Work instructions:
The answer must be the full listing, word for word, with no pictures in it.
-=-=-
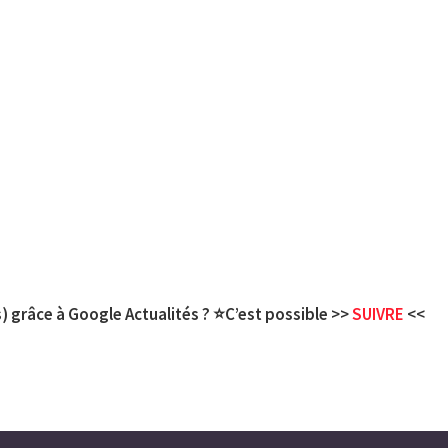
) grâce à Google Actualités ? ⭐C’est possible >>
SUIVRE
<<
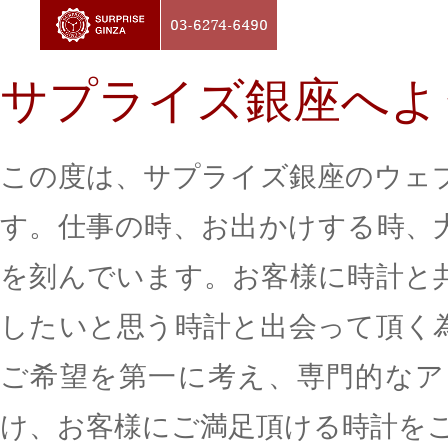
サプライズ銀座へよ
この度は、サプライズ銀座のウェ
す。仕事の時、お出かけする時、
を刻んでいます。お客様に時計と
したいと思う時計と出会って頂く
ご希望を第一に考え、専門的なア
け、お客様にご満足頂ける時計を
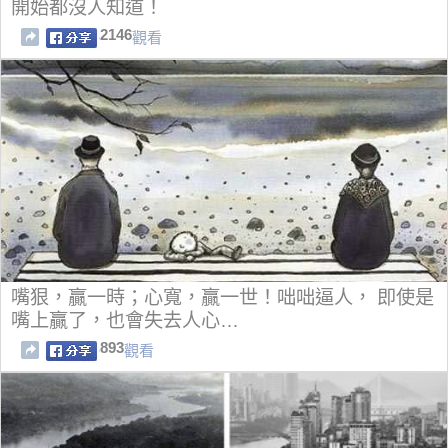
開始都沒人知道！
2146
觀看
嘴狠，贏一時；心寬，贏一世！咄咄逼人， 即使是
嘴上贏了，也會失去人心…
893
觀看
-=-=-
Problem solution:
) grâce à Google Actualités ? ⭐C’est possible >>
SUIVRE
<<
サプライズ銀座へよ
この度は、サプライズ銀座のウェ
す。仕事の時、お出かけする時、
を刻んでいます。お客様に時計と
したいと思う時計と出会って頂く
ご希望を第一に考え、専門的なア
け、お客様にご満足頂ける時計を
開始都沒人知道！
2146
觀看
嘴狠，贏一時；心寬，贏一世！咄咄逼人， 即使是
嘴上贏了，也會失去人心…
893
觀看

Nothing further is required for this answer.